Faculty Volunteers are caught in a rare moment of inactivity, posed in front of the experimental dragon fruit plot.

Faculty Volunteers are caught in a rare moment of inactivity, posed in front of the experimental dragon fruit plot.

Everyone else is doing all the work. This is the refrain of the retired faculty volunteers at Poamoho Research Station: they’re just hanging out, at most doing what they’re told. All the others are worthy of praise—farm manager Susan Migita, Extension agents Jari Sugano and Jensen Uyeda for their projects and for managing the volunteer programs, fellow helpers. But the volunteers themselves are self-deprecating: “My wife kicks me out of the house in the morning.” “Gotta keep busy till time to go to the bar.”

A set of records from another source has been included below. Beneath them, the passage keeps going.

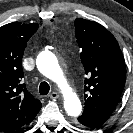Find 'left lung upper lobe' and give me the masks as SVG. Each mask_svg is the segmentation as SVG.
<instances>
[{
    "label": "left lung upper lobe",
    "mask_w": 133,
    "mask_h": 133,
    "mask_svg": "<svg viewBox=\"0 0 133 133\" xmlns=\"http://www.w3.org/2000/svg\"><path fill=\"white\" fill-rule=\"evenodd\" d=\"M75 33L87 75L84 111L110 117L126 80L125 62L118 42L102 25L82 18L75 20Z\"/></svg>",
    "instance_id": "1"
}]
</instances>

But the truth is, these volunteers bring a wealth of scholarly and technical knowledge and decades of hands-on expe­rience when they arrive for their weekly or even daily shifts, and they’re invaluable to the station and its activities. Some explain more seriously why they volunteer. It allows emeritus Extension agent Steve Fukuda to do meaningful work without getting tied up in bureaucratic or institutional constraints. He doesn’t have to write reports or pursue grants; he can just do the work that needs doing. His latest project is constructing clean-propagation boxes to grow banana.

The multi-variety avocado
orchard at Poamoho is planned, planted, and tended by the volunteer corps.

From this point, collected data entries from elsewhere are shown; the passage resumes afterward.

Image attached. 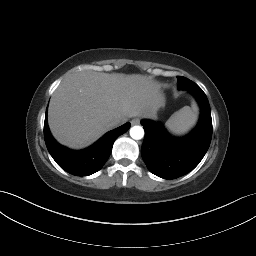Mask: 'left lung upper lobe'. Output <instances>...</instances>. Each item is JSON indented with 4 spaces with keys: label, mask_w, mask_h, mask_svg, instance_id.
I'll return each instance as SVG.
<instances>
[{
    "label": "left lung upper lobe",
    "mask_w": 256,
    "mask_h": 256,
    "mask_svg": "<svg viewBox=\"0 0 256 256\" xmlns=\"http://www.w3.org/2000/svg\"><path fill=\"white\" fill-rule=\"evenodd\" d=\"M177 78H178V88L179 89H186L188 82L191 81L182 76H178Z\"/></svg>",
    "instance_id": "1"
}]
</instances>
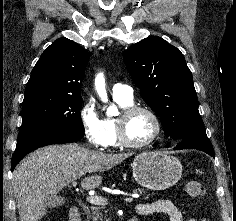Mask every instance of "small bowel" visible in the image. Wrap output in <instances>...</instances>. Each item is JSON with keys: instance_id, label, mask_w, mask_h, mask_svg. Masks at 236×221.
Segmentation results:
<instances>
[{"instance_id": "c3829d8e", "label": "small bowel", "mask_w": 236, "mask_h": 221, "mask_svg": "<svg viewBox=\"0 0 236 221\" xmlns=\"http://www.w3.org/2000/svg\"><path fill=\"white\" fill-rule=\"evenodd\" d=\"M138 216H151L155 214L166 215L170 221H184L181 211L170 200H157L148 203H140L135 209ZM187 221H206L205 219H188Z\"/></svg>"}]
</instances>
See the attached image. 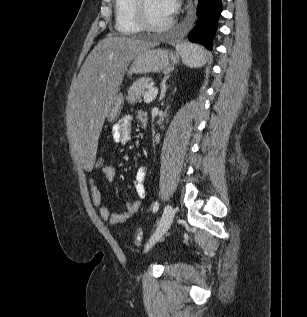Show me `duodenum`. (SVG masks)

The multi-variety avocado orchard at Poamoho is planned, planted, and tended by the volunteer corps.

Dr. Ken Takeda says he’s healthier now than he was when he was retired fifteen years ago; volunteering keeps him in great shape. A retired horticulturist, he continues to put that experience to work by grafting and pruning in the diverse avocado orchard he and George Kibota have planted and tend. Now 87, Mr. Kibota also keeps fit with volunteer duties, lugging buckets of fruit and clambering into the bed of a pick-up with the agility of a man forty years younger.

Rose Saito, a 4-H Extension agent in Family and Consumer Sciences, chose Poamoho as the place to offer her talents after retiring, setting up and tending a series of exemplary worm bins to use up the excess produce grown in the Station’s variety trials and providing vermicompost tea for faculty member Dr. Koon Hui Wang’s research. The volunteers help with other projects, too: the variety trials for mamaki, cabbage, and low-chill peaches; the evaluation of citrus; the experiments for getting the prized long white stem on negi green onions.

But perhaps retired soil physicist Dr. S.K. Chong expresses the motivation, and the atmo­sphere at the station, the best. Having researched at Poamoho as a CTAHR grad student, he always knew he’d return, though it turned out not to be for many years. “It felt like coming home,” he says.